Jamie didn’t answer, but Trent already knew how this would go.
He’d stay until the last freight train rumbled through, log every detail in his notebook with that quiet, precise focus of his, and only call if the cold crept in too deep or the night stretched too long.
Not that Trent had a car to pick him up. But he’d get there. One way or another.
He always did.
He might be the younger by three years, but he’d long since fallen into the role of Jamie’s appropriate adult.
Had to, really. With Jamie on the autism spectrum, living in supported community housing, the responsibility had landed squarely on Trent’s shoulders years earlier than anyone expected.
Least of all himself . It was the main reason he’d gone to university late.
Why he’d cut his travelling short when… everything fell apart.
Why he’d had to find something steady. A career.
It wasn’t a burden. Not really.
But some nights, it sat heavier than others.
Trent ended the call with a sigh, shoving his phone back into his pocket as the bus lurched to his stop.
Humid air clung to his skin the moment he stepped off, thick with damp coastal heat seeping through his clothes.
Home wasn’t far. A short walk up the hill past the old church, its crooked spire lost in the clouds looking as though a thunderstorm might be on the horizon, and along the row of battered Victorian semis.
His building leant to one side as if it had finally given in to the years of salt air and neglect.
Fitting, really. He and the house had that much in common .
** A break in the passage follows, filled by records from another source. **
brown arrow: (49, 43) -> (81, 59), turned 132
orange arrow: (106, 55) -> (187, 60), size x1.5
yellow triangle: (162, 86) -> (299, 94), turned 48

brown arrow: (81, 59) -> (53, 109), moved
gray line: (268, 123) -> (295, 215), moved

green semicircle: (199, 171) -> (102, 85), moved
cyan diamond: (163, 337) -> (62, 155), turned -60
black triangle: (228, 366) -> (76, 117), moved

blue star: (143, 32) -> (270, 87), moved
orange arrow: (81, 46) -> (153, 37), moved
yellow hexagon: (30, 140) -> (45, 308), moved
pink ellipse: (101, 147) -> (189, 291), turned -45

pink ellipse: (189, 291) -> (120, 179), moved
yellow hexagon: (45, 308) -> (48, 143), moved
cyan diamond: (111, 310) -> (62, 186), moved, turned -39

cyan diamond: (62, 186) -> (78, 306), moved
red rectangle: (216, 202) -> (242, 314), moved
The top floor belonged to him and Dev. A flat with scuffed wooden floors, a perpetually leaky kitchen tap, and radiators wheezing like asthmatic pensioners. But it was home. A strange, chaotic, lived-in kind of home.
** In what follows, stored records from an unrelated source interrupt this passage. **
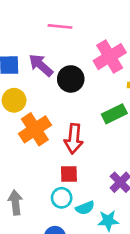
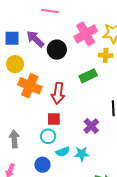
orange cross: (35, 129) -> (30, 86), turned -35
cyan semicircle: (85, 208) -> (63, 152), moved

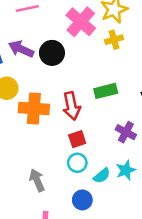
green rectangle: (88, 76) -> (106, 91), moved, turned 30

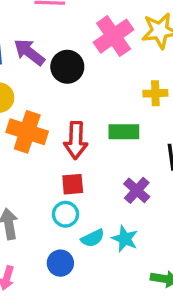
yellow cross: (114, 40) -> (155, 93), moved
cyan star: (126, 170) -> (125, 239), turned 30

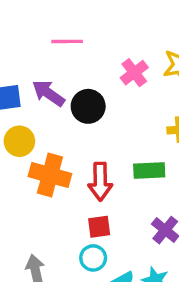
pink cross: (114, 36) -> (134, 73), size x0.7

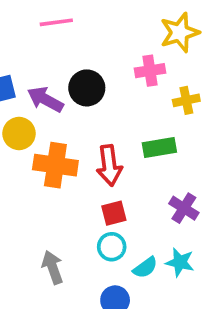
pink cross: (134, 73) -> (150, 71), moved, turned 36
purple arrow: (48, 93) -> (45, 99), moved

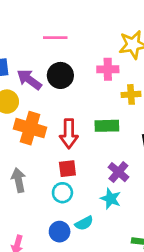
pink line: (56, 22) -> (55, 38), moved
cyan star: (180, 262) -> (111, 199), moved
gray arrow: (53, 267) -> (18, 180), moved
cyan semicircle: (145, 268) -> (84, 223), moved

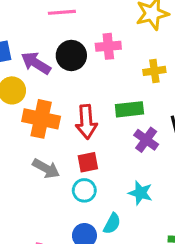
pink cross: (108, 69) -> (108, 46), moved
purple cross: (118, 172) -> (146, 140), moved
gray arrow: (18, 180) -> (46, 169), moved, turned 135
cyan semicircle: (84, 223) -> (112, 224), turned -30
He shoved open the door to find Dev already halfway through a bottle of cheap rum, standing shirtless in the living room with music blaring from the Bluetooth speaker.
“About bloody time!” Dev called over the music, flashing a grin that was all trouble and teeth. His skin gleamed under the warm light, dark and smooth with a sharp outline of the abs he worked hard to achieve. “I was about to head out without you.”